Question - what tests would you want to see if I PR these changes? Right now I'm generating corpus json output and just checking it closely (and those could become the test set and a new example added if/when a case is needed).

vsoch avatar Jun 04 '22 04:06 vsoch

we generally like tests that are as end-to-end as possible around here, so if you have some notion of a set of "in the wild" inputs and a way to validate the outputs of processing those inputs, that would be totally acceptable.

rhelmot avatar Jun 04 '22 05:06 rhelmot

Hey wanted to check in again! So for all the subfolders here that don't start with underscore and have a facts.json, this is the format we are looking toward for an output. I originally didn't have the types lookup but it would take up too much memory parsing the same types and adding them so I added it to account for that.

https://github.com/vsoch/cle/tree/add/x86-parser-june/examples

Does any of that look like something you'd eventually want for cle? I ask because if not, I can move it into its own library instead. But I'll keep working within cle if it's still of interest!
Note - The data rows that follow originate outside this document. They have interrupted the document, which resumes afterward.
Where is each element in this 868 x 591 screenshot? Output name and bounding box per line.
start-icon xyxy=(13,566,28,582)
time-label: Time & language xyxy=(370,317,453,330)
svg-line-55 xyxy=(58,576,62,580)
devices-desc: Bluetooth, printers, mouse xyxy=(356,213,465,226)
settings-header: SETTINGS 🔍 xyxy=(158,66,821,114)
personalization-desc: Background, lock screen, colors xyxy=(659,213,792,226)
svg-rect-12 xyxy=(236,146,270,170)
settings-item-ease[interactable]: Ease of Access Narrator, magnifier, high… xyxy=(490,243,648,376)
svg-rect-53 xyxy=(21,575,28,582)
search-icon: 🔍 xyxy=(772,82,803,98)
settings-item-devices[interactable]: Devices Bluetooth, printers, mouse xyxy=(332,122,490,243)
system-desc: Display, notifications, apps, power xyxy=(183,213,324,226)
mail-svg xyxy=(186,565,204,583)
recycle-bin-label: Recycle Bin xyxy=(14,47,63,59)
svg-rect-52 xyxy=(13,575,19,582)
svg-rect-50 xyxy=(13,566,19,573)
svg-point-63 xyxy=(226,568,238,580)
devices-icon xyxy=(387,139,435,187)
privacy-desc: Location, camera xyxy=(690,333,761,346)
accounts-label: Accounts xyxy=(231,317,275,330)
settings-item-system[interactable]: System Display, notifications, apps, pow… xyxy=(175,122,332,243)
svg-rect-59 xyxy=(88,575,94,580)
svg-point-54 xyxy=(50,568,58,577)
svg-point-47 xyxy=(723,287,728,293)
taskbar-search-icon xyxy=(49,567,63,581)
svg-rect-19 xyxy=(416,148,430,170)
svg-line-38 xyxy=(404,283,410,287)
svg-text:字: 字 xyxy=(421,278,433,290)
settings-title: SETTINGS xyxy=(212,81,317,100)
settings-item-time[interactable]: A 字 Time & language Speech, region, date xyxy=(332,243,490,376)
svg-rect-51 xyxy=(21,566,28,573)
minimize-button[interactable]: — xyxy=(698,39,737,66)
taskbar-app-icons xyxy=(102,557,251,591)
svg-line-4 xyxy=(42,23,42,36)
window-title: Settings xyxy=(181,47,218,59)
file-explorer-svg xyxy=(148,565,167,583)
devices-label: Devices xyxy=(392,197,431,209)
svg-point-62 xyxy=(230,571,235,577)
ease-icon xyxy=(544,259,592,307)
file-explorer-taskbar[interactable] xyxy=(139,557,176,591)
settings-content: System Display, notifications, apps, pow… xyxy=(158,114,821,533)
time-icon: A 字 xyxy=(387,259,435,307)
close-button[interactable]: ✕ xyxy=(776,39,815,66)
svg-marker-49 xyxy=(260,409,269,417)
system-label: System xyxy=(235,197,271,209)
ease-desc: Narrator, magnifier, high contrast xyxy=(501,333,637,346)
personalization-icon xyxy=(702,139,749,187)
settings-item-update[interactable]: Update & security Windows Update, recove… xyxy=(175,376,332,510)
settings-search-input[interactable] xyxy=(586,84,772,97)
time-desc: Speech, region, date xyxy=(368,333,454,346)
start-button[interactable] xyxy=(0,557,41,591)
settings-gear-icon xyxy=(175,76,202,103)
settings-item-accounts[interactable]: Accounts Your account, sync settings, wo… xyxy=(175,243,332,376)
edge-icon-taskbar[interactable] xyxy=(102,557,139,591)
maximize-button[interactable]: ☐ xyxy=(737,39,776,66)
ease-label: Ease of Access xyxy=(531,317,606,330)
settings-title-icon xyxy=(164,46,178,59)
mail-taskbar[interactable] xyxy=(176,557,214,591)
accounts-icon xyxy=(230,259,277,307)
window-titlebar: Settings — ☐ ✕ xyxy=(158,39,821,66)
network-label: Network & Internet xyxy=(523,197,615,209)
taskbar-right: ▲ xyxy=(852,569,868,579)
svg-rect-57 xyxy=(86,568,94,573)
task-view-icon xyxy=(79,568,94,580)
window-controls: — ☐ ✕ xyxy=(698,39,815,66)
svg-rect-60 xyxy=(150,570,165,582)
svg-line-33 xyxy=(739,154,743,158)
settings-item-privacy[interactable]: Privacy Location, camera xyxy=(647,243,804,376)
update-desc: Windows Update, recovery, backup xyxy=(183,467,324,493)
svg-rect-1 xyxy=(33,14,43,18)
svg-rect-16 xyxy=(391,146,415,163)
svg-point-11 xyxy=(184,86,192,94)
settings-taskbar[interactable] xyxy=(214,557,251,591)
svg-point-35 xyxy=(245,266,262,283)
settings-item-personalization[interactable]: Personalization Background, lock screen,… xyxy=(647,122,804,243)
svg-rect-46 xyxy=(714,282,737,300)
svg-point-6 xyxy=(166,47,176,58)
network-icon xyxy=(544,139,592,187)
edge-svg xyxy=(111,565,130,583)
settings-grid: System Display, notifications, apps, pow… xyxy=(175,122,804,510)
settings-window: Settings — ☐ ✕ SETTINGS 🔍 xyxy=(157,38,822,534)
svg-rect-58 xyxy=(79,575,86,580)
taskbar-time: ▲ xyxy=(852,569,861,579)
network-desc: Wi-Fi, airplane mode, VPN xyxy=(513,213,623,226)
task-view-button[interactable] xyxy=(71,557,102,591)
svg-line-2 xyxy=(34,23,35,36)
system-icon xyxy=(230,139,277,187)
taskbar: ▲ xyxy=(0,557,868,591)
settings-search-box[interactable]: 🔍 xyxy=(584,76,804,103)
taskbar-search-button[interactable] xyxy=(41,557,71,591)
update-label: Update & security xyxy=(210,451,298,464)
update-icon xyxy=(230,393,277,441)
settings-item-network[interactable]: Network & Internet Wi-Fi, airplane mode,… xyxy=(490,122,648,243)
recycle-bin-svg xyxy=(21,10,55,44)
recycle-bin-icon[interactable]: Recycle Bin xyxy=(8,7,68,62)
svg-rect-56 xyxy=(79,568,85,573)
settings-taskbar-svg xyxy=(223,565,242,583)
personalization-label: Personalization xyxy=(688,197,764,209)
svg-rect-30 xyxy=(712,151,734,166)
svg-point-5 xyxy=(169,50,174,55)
vsoch avatar Jun 13 '22 21:06 vsoch

This issue has been marked as stale because it has no recent activity. Please comment or add the pinned tag to prevent this issue from being closed.

github-actions[bot] avatar Aug 13 '22 02:08 github-actions[bot]

This is now (mostly done) at https://github.com/vsoch/cle (note I'm using a "main" for the main branch instead of master). It might not be what is desired here, but I've tried to stay up to date with angr master so it's something we could consider, if there is interest. If not, feel free to close the issue!

vsoch avatar Aug 13 '22 02:08 vsoch

There is still interest, but again, the only person who actually knows his way around the exception parsing code is @ltfish. I would be willing to merge something based solely on testcases looking sound, but I can't seem to validate that on sight based on the branch you've linked. If you could submit a minimal PR (i.e. 1-3 testcases that are evaluated solely on the ability of CLE to parse exceptions, I would gladly review it.

rhelmot avatar Aug 22 '22 17:08 rhelmot

The current design is that the test cases are in a different respository - do you want them added to angr proper to allow that?

vsoch avatar Aug 22 '22 18:08 vsoch

Generally our design is that we put all our testcase binaries and data files in https://github.com/angr/binaries/ and put the py tests themselves in the tests directory of the appropriate repository.

rhelmot avatar Aug 22 '22 18:08 rhelmot

Gotcha - so just to clarify - you want the actual binaries (post-compile) added there directly (and not some build process that compiles them?). Can you show me your preference for where in that structure? And once I have them there, can you show me an example in angr where the repository is obtained and the tests run? I can try to mimic that structure!

vsoch avatar Aug 22 '22 18:08 vsoch

Yes - since we're hardcoding properties about the binaries themselves in our testcases (occasionally to the level of individual instruction addresses), we can't rely on compilers to not change this stuff out from under us!

The expectation is that the binaries repository is cloned into the same directory that cle or angr or whatever is. We have the angr-dev repository to set up this structure. The testcases manually reach outside their repository to get to these files. Here is a good example of a testcase using that model.

rhelmot avatar Aug 22 '22 18:08 rhelmot

okay cool! I'm putting together the pieces. So I have:

  1. a branch of a fork of binaries with my test cases
  2. my branch of cle with a custom tests.py file that targets the files I have in binaries (assuming the same path/structure)

Remaining questions - how do I PR a branch I have for angr/cle to test in a way to use my fork of binaries?

vsoch avatar Aug 22 '22 19:08 vsoch

Looks like requirements come from here, so if I need deepdiff to compare json structures will need to be added here (although I can verify this when it first tries and fails) https://github.com/angr/ci-settings/blob/master/ci-image/conf/requirements.txt.template

vsoch avatar Aug 22 '22 19:08 vsoch

how do I PR a branch I have for angr/cle to test in a way to use my fork of binaries?

Open a pull request for each repository and mention each pull request in the other's description. The CI will see this reference and pull from that branch while building.

if I need deepdiff to compare json structures

This is actually an interesting point - I believe the right thing to do for now is to just add deepdiff as a hard dependency of CLE. In the future, we should have it be an optional dependency or a development in CLE's setup.cfg and install all optional/dev dependencies during CI.

rhelmot avatar Aug 22 '22 19:08 rhelmot